*** Data in this exercise ***

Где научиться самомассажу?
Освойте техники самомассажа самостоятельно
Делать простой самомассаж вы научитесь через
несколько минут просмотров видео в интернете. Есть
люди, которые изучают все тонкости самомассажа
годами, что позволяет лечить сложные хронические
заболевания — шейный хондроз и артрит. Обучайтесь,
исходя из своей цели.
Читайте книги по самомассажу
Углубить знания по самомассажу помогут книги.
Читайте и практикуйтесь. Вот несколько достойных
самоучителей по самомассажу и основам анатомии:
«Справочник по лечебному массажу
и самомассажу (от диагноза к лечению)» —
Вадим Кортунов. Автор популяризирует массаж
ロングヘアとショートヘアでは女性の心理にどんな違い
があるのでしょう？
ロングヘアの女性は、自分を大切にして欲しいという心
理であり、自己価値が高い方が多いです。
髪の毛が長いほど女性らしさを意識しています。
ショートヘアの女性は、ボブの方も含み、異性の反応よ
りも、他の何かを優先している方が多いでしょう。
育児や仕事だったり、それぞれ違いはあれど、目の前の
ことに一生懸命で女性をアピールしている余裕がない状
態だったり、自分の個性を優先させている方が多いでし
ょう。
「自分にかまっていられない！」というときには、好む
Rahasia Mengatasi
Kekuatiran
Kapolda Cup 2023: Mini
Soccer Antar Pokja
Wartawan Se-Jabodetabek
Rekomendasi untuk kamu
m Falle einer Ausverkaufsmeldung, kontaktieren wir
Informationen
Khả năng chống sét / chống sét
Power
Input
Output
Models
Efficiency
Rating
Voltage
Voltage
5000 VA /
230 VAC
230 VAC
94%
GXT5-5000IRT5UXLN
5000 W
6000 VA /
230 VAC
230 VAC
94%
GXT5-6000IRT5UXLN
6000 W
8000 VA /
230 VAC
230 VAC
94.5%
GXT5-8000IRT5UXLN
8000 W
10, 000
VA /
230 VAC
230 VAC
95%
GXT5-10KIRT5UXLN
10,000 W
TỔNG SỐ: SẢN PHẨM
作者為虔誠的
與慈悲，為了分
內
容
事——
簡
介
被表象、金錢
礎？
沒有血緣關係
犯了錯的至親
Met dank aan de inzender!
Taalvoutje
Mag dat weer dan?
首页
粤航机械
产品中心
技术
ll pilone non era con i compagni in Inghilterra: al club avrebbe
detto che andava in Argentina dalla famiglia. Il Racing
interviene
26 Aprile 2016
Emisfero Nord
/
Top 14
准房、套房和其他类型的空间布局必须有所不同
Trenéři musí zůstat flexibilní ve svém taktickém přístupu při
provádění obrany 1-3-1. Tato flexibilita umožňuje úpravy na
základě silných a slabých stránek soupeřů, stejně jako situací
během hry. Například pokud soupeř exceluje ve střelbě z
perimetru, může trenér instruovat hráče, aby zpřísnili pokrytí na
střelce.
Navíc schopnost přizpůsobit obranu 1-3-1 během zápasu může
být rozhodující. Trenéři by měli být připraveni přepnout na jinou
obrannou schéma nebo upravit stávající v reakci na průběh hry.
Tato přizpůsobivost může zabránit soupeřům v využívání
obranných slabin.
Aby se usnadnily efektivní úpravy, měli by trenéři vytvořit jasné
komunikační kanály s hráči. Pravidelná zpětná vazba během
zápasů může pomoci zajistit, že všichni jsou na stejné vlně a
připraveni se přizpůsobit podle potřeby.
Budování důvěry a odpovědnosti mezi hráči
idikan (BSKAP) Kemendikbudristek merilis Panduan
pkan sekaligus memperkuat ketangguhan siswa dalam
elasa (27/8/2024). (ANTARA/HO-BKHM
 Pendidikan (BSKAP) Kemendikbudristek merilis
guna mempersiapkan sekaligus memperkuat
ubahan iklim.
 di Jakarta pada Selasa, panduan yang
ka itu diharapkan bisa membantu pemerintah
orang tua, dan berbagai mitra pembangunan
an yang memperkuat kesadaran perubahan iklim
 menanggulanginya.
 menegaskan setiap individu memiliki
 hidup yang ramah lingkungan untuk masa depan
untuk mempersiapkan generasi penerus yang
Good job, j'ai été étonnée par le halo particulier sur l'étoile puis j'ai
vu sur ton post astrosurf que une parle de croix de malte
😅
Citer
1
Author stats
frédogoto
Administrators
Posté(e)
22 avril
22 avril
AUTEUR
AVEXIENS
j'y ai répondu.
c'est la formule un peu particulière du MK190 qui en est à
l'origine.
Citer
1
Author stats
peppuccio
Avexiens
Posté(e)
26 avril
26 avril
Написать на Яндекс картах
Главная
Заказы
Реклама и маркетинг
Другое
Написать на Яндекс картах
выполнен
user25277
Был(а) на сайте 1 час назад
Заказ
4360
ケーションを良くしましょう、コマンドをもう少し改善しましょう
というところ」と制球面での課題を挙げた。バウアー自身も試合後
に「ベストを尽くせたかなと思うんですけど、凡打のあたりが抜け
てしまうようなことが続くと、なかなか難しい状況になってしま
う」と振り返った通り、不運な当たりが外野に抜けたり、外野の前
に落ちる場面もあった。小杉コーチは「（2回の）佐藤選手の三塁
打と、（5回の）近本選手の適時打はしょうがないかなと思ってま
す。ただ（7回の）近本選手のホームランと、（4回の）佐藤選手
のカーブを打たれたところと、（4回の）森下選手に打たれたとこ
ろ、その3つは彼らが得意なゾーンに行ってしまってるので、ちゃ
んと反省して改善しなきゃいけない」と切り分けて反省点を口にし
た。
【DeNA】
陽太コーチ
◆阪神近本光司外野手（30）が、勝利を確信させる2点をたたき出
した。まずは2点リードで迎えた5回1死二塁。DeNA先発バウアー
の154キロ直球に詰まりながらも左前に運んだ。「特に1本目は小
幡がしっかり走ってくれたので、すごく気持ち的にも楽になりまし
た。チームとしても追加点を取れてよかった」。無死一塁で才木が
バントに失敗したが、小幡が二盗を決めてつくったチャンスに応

*** End of Data in this exercise ***

Work task:
After locating the line with "untuk mempersiapkan generasi penerus yang", output that line and every later one exactly, through the end of the entries above.

Written reply:
untuk mempersiapkan generasi penerus yang
Good job, j'ai été étonnée par le halo particulier sur l'étoile puis j'ai
vu sur ton post astrosurf que une parle de croix de malte
😅
Citer
1
Author stats
frédogoto
Administrators
Posté(e)
22 avril
22 avril
AUTEUR
AVEXIENS
j'y ai répondu.
c'est la formule un peu particulière du MK190 qui en est à
l'origine.
Citer
1
Author stats
peppuccio
Avexiens
Posté(e)
26 avril
26 avril
Написать на Яндекс картах
Главная
Заказы
Реклама и маркетинг
Другое
Написать на Яндекс картах
выполнен
user25277
Был(а) на сайте 1 час назад
Заказ
4360
ケーションを良くしましょう、コマンドをもう少し改善しましょう
というところ」と制球面での課題を挙げた。バウアー自身も試合後
に「ベストを尽くせたかなと思うんですけど、凡打のあたりが抜け
てしまうようなことが続くと、なかなか難しい状況になってしま
う」と振り返った通り、不運な当たりが外野に抜けたり、外野の前
に落ちる場面もあった。小杉コーチは「（2回の）佐藤選手の三塁
打と、（5回の）近本選手の適時打はしょうがないかなと思ってま
す。ただ（7回の）近本選手のホームランと、（4回の）佐藤選手
のカーブを打たれたところと、（4回の）森下選手に打たれたとこ
ろ、その3つは彼らが得意なゾーンに行ってしまってるので、ちゃ
んと反省して改善しなきゃいけない」と切り分けて反省点を口にし
た。
【DeNA】
陽太コーチ
◆阪神近本光司外野手（30）が、勝利を確信させる2点をたたき出
した。まずは2点リードで迎えた5回1死二塁。DeNA先発バウアー
の154キロ直球に詰まりながらも左前に運んだ。「特に1本目は小
幡がしっかり走ってくれたので、すごく気持ち的にも楽になりまし
た。チームとしても追加点を取れてよかった」。無死一塁で才木が
バントに失敗したが、小幡が二盗を決めてつくったチャンスに応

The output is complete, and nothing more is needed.